Data entries:
■ ■ ■

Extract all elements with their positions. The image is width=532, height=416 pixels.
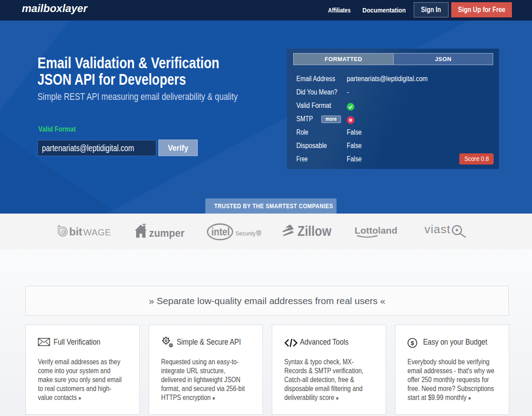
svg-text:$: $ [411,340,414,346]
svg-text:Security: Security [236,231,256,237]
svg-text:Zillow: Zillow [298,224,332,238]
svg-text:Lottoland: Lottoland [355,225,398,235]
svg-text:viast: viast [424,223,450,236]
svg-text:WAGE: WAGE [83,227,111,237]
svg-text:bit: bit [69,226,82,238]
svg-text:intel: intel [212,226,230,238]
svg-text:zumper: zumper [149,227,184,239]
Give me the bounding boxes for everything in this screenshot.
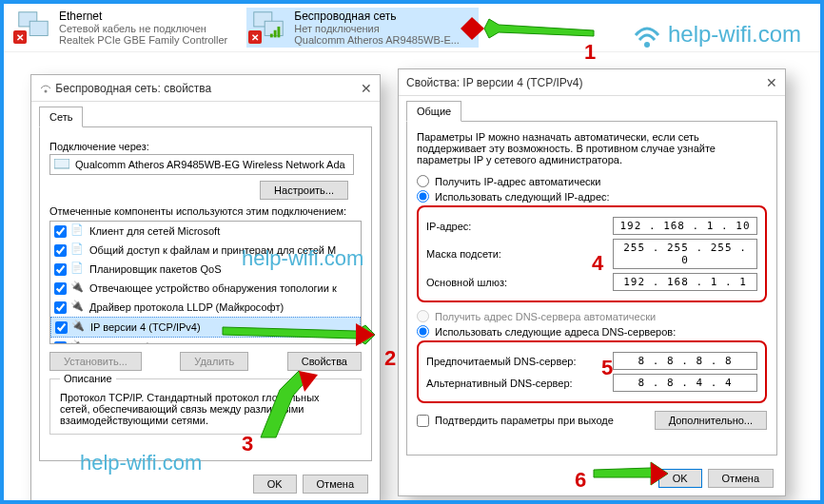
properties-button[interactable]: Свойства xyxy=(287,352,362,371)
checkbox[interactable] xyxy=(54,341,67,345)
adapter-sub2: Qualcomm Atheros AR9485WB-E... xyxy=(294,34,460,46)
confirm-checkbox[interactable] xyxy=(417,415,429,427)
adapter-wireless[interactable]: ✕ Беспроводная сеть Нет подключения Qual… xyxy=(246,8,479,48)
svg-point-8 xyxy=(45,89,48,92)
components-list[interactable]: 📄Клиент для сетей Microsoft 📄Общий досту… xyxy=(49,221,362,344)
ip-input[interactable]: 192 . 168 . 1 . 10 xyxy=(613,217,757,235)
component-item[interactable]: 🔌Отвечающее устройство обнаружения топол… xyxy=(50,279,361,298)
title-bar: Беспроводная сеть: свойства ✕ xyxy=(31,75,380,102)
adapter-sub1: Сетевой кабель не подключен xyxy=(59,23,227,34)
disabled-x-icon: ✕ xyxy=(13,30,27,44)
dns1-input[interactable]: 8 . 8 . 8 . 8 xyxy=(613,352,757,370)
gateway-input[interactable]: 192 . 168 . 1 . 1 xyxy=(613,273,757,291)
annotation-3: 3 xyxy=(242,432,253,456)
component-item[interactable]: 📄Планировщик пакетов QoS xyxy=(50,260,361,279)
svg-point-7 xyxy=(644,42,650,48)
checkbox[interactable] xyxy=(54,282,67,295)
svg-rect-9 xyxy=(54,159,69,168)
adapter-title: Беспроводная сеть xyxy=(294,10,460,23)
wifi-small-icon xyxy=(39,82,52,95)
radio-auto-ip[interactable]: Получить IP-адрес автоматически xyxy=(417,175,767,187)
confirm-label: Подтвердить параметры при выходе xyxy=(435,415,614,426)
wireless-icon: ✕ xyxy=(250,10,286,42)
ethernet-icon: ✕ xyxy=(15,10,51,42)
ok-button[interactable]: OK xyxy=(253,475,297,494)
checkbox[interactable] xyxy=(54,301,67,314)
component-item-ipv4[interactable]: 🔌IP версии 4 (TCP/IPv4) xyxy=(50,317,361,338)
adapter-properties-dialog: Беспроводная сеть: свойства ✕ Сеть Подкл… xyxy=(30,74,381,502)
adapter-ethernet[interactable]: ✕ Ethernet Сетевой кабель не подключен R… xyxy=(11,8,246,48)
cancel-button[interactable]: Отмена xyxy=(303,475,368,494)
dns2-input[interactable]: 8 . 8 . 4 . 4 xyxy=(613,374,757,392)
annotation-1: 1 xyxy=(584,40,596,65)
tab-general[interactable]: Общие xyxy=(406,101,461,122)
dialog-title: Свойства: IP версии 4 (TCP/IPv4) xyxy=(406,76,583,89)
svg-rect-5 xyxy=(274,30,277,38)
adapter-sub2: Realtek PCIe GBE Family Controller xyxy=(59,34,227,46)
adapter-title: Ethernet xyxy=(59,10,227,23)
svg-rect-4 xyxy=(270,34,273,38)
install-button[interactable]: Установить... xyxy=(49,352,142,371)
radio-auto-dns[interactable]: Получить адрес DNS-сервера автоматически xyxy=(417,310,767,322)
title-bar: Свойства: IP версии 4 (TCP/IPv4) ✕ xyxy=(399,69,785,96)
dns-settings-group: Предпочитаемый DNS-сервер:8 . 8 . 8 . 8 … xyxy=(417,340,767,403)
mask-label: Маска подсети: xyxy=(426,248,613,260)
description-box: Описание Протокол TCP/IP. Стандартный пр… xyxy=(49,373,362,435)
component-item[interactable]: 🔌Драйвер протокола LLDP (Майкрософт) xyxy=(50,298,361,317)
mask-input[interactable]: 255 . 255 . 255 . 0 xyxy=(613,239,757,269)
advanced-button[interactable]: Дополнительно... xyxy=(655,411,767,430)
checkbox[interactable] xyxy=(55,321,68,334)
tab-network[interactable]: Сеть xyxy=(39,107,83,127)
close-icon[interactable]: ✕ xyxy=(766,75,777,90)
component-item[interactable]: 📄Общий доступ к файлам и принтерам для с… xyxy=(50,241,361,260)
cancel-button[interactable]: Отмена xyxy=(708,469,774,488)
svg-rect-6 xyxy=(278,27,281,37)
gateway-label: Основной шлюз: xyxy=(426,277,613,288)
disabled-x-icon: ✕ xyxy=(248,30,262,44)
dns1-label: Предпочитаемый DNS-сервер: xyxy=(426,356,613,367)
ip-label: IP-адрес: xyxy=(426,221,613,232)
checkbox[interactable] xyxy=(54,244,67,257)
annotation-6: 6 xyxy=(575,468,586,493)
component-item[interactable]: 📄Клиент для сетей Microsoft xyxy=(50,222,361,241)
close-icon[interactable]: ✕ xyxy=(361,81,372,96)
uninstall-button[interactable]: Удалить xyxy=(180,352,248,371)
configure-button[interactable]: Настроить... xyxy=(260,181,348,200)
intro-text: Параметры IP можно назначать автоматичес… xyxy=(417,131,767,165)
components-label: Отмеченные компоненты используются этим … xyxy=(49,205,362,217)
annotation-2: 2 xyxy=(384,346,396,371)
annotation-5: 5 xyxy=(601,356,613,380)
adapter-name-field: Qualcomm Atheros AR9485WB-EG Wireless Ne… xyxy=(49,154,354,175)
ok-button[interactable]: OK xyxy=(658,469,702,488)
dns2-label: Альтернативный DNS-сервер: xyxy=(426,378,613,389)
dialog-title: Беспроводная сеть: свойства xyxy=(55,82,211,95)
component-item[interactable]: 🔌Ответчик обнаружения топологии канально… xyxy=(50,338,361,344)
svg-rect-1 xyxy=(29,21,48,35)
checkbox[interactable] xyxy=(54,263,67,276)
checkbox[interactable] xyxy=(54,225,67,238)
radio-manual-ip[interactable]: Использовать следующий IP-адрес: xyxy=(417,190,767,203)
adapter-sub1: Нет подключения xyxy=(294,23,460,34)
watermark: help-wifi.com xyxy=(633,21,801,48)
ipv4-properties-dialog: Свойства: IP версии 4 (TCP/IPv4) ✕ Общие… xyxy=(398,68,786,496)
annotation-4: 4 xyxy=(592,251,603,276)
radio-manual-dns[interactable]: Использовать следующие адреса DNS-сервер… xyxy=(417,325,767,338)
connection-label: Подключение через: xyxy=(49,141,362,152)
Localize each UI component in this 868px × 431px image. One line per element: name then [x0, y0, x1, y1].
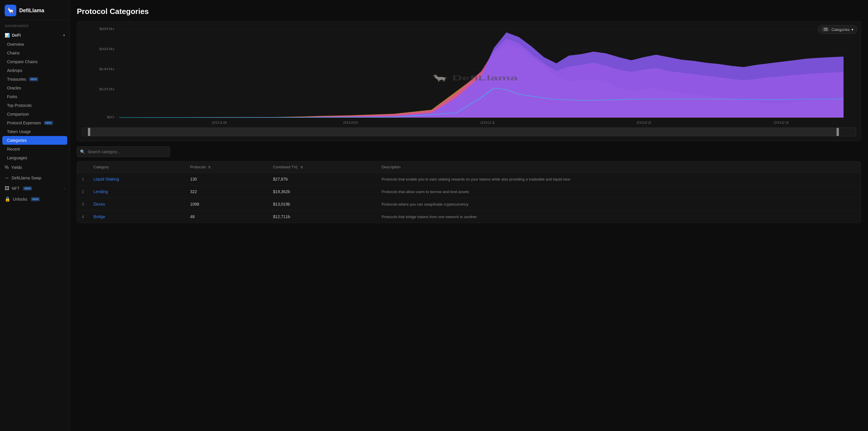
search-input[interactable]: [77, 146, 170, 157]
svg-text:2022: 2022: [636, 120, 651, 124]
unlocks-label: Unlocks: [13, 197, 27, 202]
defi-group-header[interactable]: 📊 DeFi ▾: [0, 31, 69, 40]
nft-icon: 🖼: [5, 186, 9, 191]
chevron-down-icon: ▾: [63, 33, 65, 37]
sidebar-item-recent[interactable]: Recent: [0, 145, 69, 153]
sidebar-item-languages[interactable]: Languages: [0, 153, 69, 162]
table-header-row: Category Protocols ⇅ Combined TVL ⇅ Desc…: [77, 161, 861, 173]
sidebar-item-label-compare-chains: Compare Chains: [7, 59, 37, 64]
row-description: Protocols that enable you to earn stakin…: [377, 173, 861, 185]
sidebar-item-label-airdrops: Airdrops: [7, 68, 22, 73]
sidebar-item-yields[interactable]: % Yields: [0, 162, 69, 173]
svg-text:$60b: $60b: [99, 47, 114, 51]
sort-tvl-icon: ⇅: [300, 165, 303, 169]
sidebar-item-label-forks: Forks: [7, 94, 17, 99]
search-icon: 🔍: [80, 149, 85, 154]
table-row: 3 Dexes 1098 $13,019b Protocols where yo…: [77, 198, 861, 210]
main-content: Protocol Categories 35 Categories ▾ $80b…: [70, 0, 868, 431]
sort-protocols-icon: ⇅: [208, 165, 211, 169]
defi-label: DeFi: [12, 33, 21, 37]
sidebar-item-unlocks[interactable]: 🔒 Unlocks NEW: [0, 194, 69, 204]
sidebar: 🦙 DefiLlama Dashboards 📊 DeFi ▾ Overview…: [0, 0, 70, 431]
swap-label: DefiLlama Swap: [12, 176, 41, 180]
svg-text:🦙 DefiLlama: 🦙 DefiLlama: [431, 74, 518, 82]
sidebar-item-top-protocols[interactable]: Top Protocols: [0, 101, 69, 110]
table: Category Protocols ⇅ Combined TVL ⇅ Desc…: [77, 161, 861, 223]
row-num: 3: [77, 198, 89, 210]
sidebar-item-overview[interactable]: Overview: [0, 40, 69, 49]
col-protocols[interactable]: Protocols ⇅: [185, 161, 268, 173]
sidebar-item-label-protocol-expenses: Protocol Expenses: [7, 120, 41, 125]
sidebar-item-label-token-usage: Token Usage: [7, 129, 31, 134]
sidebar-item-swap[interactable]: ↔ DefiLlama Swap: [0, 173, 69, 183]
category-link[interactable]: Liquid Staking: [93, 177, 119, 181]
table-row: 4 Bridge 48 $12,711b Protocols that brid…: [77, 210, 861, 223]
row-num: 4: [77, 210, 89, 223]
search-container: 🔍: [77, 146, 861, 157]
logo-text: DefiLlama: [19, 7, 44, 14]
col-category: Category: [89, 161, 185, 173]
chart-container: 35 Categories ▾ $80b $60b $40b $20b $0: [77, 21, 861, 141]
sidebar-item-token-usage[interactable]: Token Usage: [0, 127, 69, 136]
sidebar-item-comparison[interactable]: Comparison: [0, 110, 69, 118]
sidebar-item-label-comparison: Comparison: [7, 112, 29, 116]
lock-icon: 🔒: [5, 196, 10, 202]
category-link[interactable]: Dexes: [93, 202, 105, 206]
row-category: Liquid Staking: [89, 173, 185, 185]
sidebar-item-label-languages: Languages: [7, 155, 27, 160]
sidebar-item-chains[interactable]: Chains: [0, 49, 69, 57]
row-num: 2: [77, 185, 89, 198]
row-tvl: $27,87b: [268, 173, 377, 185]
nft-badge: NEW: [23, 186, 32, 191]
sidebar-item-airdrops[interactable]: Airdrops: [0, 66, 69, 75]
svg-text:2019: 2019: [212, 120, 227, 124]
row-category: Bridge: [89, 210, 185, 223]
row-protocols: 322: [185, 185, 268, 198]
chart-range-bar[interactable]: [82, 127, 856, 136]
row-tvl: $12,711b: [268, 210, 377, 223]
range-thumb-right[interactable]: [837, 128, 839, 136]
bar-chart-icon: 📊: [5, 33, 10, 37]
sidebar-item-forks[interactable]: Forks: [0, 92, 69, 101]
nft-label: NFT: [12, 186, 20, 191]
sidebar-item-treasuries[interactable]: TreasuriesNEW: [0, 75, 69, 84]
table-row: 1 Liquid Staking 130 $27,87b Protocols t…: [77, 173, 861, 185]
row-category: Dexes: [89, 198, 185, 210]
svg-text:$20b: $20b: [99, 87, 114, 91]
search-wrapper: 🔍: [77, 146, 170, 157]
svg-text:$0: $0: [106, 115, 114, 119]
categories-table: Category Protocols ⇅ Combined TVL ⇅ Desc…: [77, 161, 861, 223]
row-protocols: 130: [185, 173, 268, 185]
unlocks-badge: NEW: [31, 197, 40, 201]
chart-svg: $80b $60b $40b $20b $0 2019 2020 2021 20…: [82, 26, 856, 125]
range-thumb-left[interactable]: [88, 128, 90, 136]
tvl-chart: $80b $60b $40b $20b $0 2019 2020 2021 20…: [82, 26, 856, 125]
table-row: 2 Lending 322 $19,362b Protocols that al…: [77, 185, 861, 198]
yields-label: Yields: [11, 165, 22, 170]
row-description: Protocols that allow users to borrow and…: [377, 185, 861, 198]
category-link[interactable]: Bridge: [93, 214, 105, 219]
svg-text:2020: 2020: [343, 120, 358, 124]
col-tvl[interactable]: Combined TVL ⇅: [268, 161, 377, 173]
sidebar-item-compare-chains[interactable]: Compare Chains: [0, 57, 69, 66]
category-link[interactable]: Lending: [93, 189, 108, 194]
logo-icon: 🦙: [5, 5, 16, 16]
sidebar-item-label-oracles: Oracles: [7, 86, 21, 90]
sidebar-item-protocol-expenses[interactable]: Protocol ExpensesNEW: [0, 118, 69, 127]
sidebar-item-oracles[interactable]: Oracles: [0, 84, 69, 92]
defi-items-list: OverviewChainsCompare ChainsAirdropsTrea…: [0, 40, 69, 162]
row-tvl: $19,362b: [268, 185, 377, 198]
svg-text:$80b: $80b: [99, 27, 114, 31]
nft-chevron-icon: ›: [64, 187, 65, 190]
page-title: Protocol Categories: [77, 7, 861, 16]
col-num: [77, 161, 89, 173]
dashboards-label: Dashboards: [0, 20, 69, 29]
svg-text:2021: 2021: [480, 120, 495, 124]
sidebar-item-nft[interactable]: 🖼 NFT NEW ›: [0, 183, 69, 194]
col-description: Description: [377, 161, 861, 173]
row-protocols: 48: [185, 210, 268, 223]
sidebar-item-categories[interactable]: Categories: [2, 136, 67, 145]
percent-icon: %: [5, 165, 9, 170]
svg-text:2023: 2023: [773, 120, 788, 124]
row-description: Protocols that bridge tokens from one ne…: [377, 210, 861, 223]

■ ■ ■

[Exercise objective] Return every line from the entries above that contains the word "Qualcomm".

[Exercise answer]
adapter-sub2: Qualcomm Atheros AR9485WB-E... xyxy=(294,34,460,46)
adapter-name-field: Qualcomm Atheros AR9485WB-EG Wireless Ne… xyxy=(49,154,354,175)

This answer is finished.